=== TRY IT ===
Each entry below must be repeated exactly. Leave the pictures out of it.

=== PROVIDED ENTRIES ===
* * *

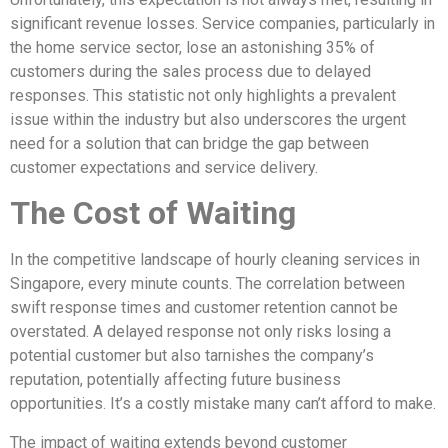
significant revenue losses. Service companies, particularly in
the home service sector, lose an astonishing 35% of
customers during the sales process due to delayed
responses. This statistic not only highlights a prevalent
issue within the industry but also underscores the urgent
need for a solution that can bridge the gap between
customer expectations and service delivery.
The Cost of Waiting
In the competitive landscape of hourly cleaning services in
Singapore, every minute counts. The correlation between
swift response times and customer retention cannot be
overstated. A delayed response not only risks losing a
potential customer but also tarnishes the company’s
reputation, potentially affecting future business
opportunities. It’s a costly mistake many can’t afford to make.
The impact of waiting extends beyond customer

* * *

=== RESULT OF THIS EXERCISE ===
significant revenue losses. Service companies, particularly in
the home service sector, lose an astonishing 35% of
customers during the sales process due to delayed
responses. This statistic not only highlights a prevalent
issue within the industry but also underscores the urgent
need for a solution that can bridge the gap between
customer expectations and service delivery.
The Cost of Waiting
In the competitive landscape of hourly cleaning services in
Singapore, every minute counts. The correlation between
swift response times and customer retention cannot be
overstated. A delayed response not only risks losing a
potential customer but also tarnishes the company’s
reputation, potentially affecting future business
opportunities. It’s a costly mistake many can’t afford to make.
The impact of waiting extends beyond customer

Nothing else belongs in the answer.